In other words, the marvelous restoration of our relationship with the God who loves us has now been made possible by the payment in blood of our elder brother, Jesus. Now nothing stands between him and us. Past, present, even future sin has been paid for on the cross in the blood of Jesus. What is left, the only thing left, is our choice to learn what it means to love God back. If we are willing to do that, willing to accept God’s embrace if you will, then everything is ours, for we become His children and heirs, the apostle says in Romans. If we refuse, if we continue to seek our own way, as His people did then, then Jesus’ tears on that first Palm Sunday are for us. If you had only known what would bring you peace.

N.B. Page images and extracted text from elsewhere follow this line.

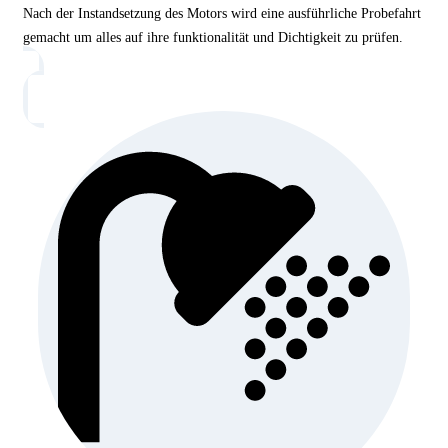
Nach der Instandsetzung des Motors wird eine ausführliche Probefahrt
gemacht um alles auf ihre funktionalität und Dichtigkeit zu prüfen.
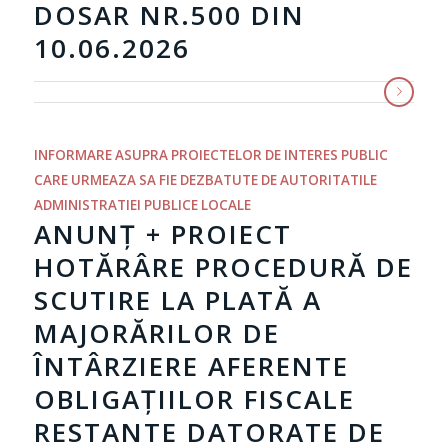
DOSAR NR.500 DIN
10.06.2026
INFORMARE ASUPRA PROIECTELOR DE INTERES PUBLIC
CARE URMEAZA SA FIE DEZBATUTE DE AUTORITATILE
ADMINISTRATIEI PUBLICE LOCALE
ANUNȚ + PROIECT
HOTĂRÂRE PROCEDURĂ DE
SCUTIRE LA PLATĂ A
MAJORĂRILOR DE
ÎNTÂRZIERE AFERENTE
OBLIGAȚIILOR FISCALE
RESTANTE DATORATE DE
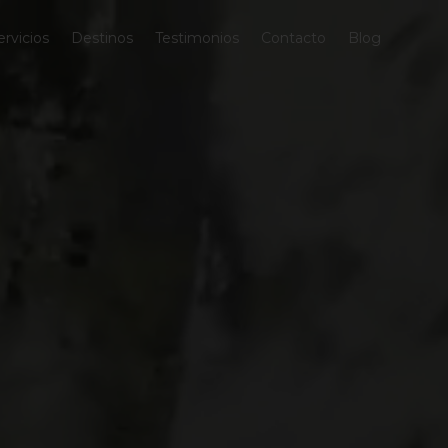
ervicios
Destinos
Testimonios
Contacto
Blog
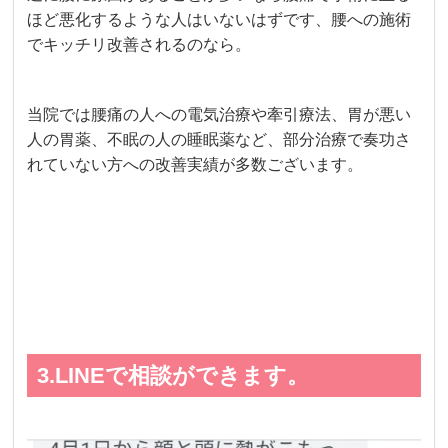
ほど悪化するような人はいないはずです、腰への施術
でキッチリ改善されるのなら。
当院では腰痛の人への電気治療や牽引療法、胃が悪い
人の胃薬、不眠の人の睡眠薬など、部分治療で奏功さ
れていない方への改善実績が多数ございます。
3.LINEで相談ができます。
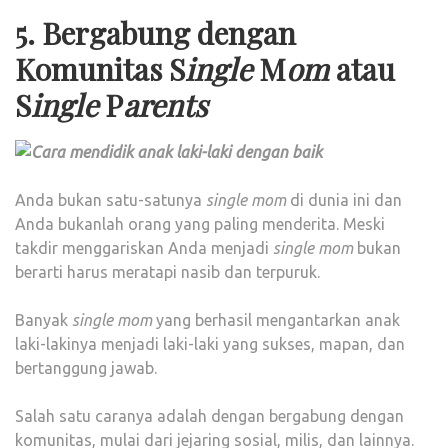
5. Bergabung dengan
Komunitas S
ingle
M
om
atau
S
ingle
P
arents
Anda bukan satu-satunya
single
mom
di dunia ini dan
Anda bukanlah orang yang paling menderita. Meski
takdir menggariskan Anda menjadi
single mom
bukan
berarti harus meratapi nasib dan terpuruk.
Banyak
single mom
yang berhasil mengantarkan anak
laki-lakinya menjadi laki-laki yang sukses, mapan, dan
bertanggung jawab.
Salah satu caranya adalah dengan bergabung dengan
komunitas, mulai dari jejaring sosial, milis, dan lainnya.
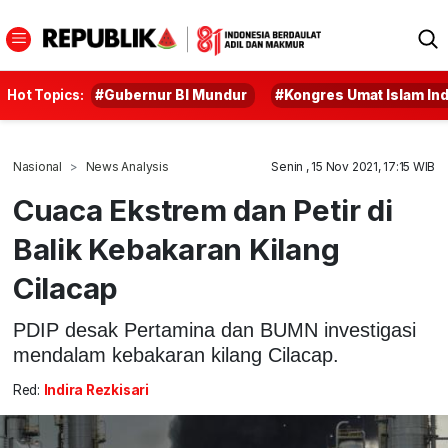
Hot Topics:
#Gubernur BI Mundur
#Kongres Umat Islam In
Nasional
News Analysis
Senin , 15 Nov 2021, 17:15 WIB
Cuaca Ekstrem dan Petir di
Balik Kebakaran Kilang
Cilacap
PDIP desak Pertamina dan BUMN investigasi
mendalam kebakaran kilang Cilacap.
Red:
Indira Rezkisari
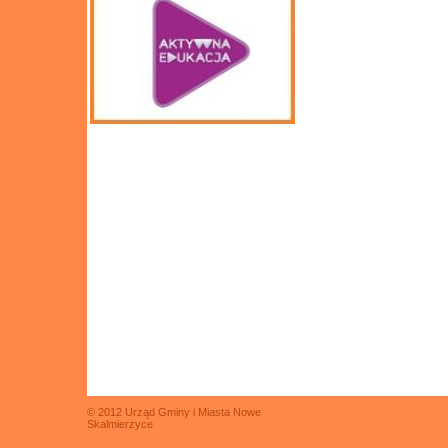
© 2012 Urząd Gminy i Miasta Nowe
Skalmierzyce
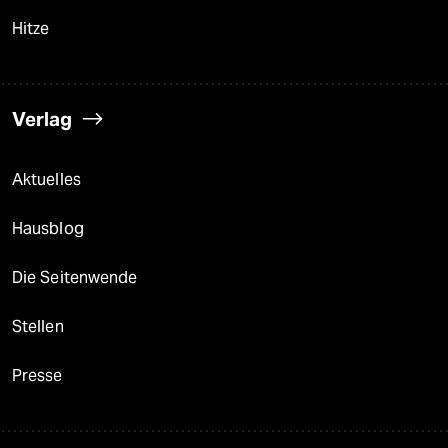
Hitze
Verlag
Aktuelles
Hausblog
Die Seitenwende
Stellen
Presse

Closing prayer – Wow, Father, there is so much happening on this Palm Sunday. We see the celebration and we want to join in it, but we need to know what is going on. It is very sobering. What’s going on is that we have rejected your love and a great price, the price of your own blood has to be paid for that. What’s going on is that this has in fact been accomplished, and now your arms are open to us once again. Nothing is standing in between, sin and death having been defeated. Nevertheless, by its very nature love requires that we return to you. Oh, Father, on this Palm Sunday draw our hearts back to you once again, through Christ Jesus, your firstborn, our Redeemer, AMEN.